╔══

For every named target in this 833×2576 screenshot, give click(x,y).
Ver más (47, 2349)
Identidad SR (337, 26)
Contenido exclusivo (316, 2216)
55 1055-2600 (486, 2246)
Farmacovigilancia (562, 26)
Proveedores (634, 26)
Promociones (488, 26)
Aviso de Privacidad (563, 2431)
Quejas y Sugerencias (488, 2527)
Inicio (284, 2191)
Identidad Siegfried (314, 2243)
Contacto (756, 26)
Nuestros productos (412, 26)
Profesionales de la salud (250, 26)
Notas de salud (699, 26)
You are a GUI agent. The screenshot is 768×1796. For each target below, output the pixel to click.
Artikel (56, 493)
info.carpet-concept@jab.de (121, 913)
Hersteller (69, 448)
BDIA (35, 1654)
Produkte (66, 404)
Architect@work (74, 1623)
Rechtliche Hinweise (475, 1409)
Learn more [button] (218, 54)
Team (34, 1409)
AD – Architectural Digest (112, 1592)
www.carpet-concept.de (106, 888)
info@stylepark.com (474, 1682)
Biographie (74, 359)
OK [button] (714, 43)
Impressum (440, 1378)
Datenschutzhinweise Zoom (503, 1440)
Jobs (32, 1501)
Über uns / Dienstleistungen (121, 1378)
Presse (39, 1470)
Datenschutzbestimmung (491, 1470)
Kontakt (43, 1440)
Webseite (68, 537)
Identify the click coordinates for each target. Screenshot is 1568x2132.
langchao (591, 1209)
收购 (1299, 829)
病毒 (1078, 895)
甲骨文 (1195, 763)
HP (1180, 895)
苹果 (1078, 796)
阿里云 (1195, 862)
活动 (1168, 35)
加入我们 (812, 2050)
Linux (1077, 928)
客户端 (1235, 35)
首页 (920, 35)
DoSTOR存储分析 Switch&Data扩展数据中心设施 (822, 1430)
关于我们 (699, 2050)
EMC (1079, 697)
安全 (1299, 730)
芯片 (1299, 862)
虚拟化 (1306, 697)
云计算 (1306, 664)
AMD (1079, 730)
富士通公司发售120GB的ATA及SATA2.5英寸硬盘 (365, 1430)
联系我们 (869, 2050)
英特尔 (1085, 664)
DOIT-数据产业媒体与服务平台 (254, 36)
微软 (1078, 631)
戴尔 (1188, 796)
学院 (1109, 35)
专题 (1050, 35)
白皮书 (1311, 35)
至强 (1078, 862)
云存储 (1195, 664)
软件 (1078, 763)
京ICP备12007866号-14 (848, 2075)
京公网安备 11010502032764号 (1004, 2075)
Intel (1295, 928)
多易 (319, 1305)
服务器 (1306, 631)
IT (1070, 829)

╚══

- What this task involves -
In the entries above, find each line with "salud" and list it.

- Response to the exercise -
Profesionales de la salud (250, 26)
Notas de salud (699, 26)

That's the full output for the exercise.